The third one, published Friday, was very special. It was a front-page feature on a 103-year-old federal judge in Wichita. Yes, Judge Wesley E. Brown is still hearing cases at a century plus three.
Sulzberger opened the story like this:
“Judge Wesley E. Brown’s mere presence in his courtroom is seen as something of a daily miracle. His diminished frame is nearly lost behind the bench. A tube under his nose feeds him oxygen during hearings. And he warns lawyers preparing for lengthy court battles that he may not live to see the cases to completion, adding the old saying, ‘At this age, I’m not even buying green bananas.’ ”
It might be an old saying, but it sure made me laugh.
As lively and polished as Sulzberger’s writing was, it was a photo that The Times used that elevated the story to a remarkably high level. The photo showed a smiling Judge Brown virtually swallowed by his big office chair and appearing to be sliding down under his big, wide desk. It’s a hilarious picture, and to use another old saying, it’s a picture that’s worth a thousand words.
Wisely, The Kansas City Star picked up the story and also ran it on the front page. Unwisely, The Star chose not to run the tell-tale photo, opting instead for a mug shot.
Before moving to Kansas City, the 29-year-old Sulzberger was covering U.S. District Court in Brooklyn. He joined The Times’ staff early last year, after reporting stints at The Oregonian and The Providence (Rhode Island) Journal.
He is the son of Times’ chairman and publisher Arthur Ochs Sulzberger Jr. He got his middle name from his mother, Gail Gregg. Young Sulzberger has a sister, Annie Sulzberger, who is not in the newspaper business.
I had the pleasure of meeting Arthur earlier this summer, and he struck me as genuine, unassuming and enthusiastic about his Kansas City-based assignment.
This is the first time that The Times has had a Kansas City-based correspondent in nearly 20 years. In my opinion, this is a great move by The Times, which, like the Wall Street Journal, is spreading its reach as a “national” newspaper. Unfortunately, while The Times and the Wall Street Journal are extending their tentacles, the nation’s second-tier papers, like The Star, the St. Louis Post-Dispatch and the Chicago Tribune, are pulling in their horns because of financial problems, and they’re losing their foothold with many readers.

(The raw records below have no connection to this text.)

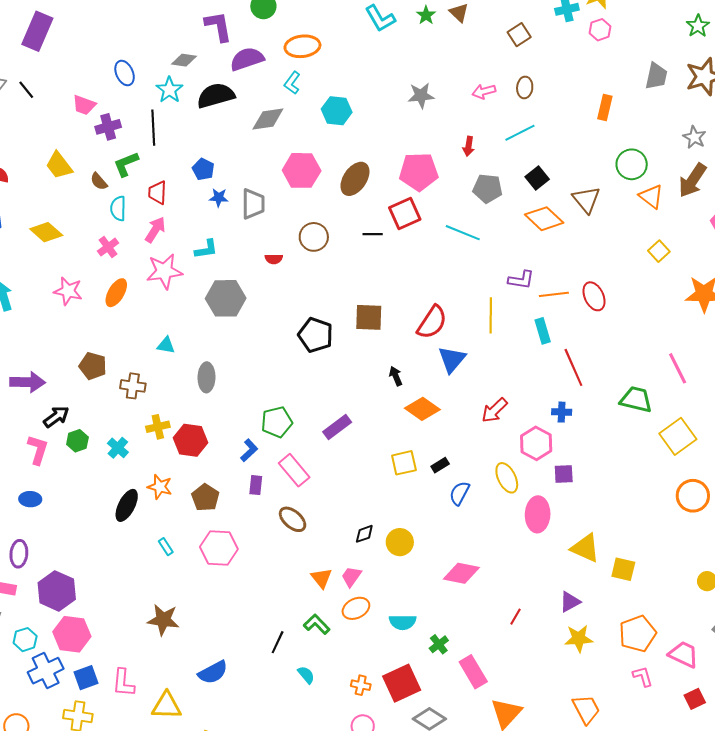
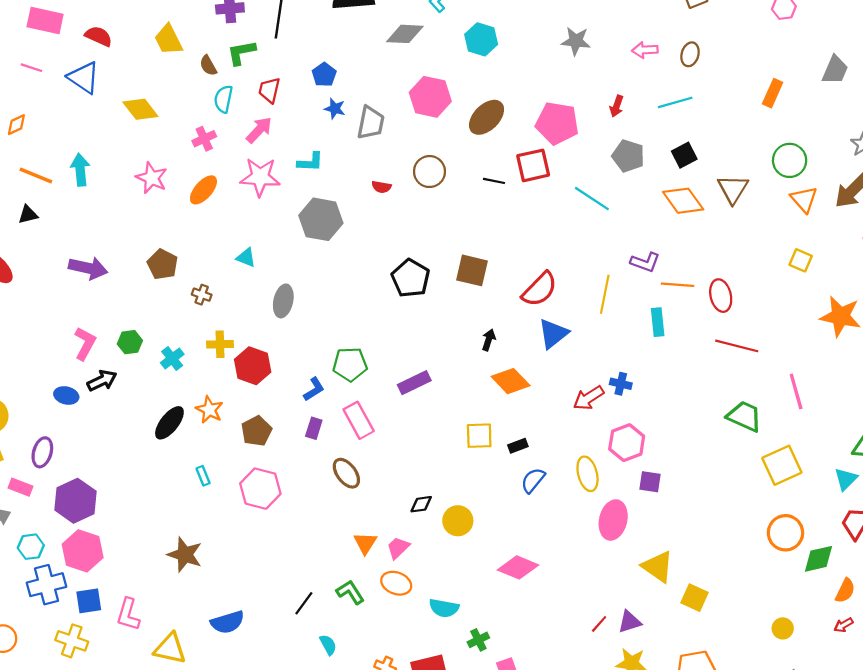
yellow square: (659, 251) -> (801, 260), turned -35
red line: (573, 367) -> (737, 346), moved, turned -63
black arrow: (396, 376) -> (489, 340), turned 30
brown cross: (133, 386) -> (202, 295), size x0.7
blue cross: (562, 412) -> (621, 384), moved
black arrow: (56, 417) -> (102, 381), moved
orange ellipse: (356, 608) -> (396, 583), turned 36
red line: (516, 617) -> (599, 624), moved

For more than a year now I’ve subscribed to The Times, along with The Star. I understand that the vast majority of people either can’t afford two newspapers or they’re just not interested enough to take both (or maybe either). I would urge all of you, however, to at least try to follow Arthur Sulzberger’s writing out of Kansas City on The Times’ web site, www.nyt.com. If you just check the site every once in a while, you can put “A.G. Sulzberger” in the search box, and his stories will pop up.
We’re lucky to have him among us. For one thing, it could elevate our profile in the eyes of the nation. So, welcome, Arthur, we hope you enjoy your time in our great city!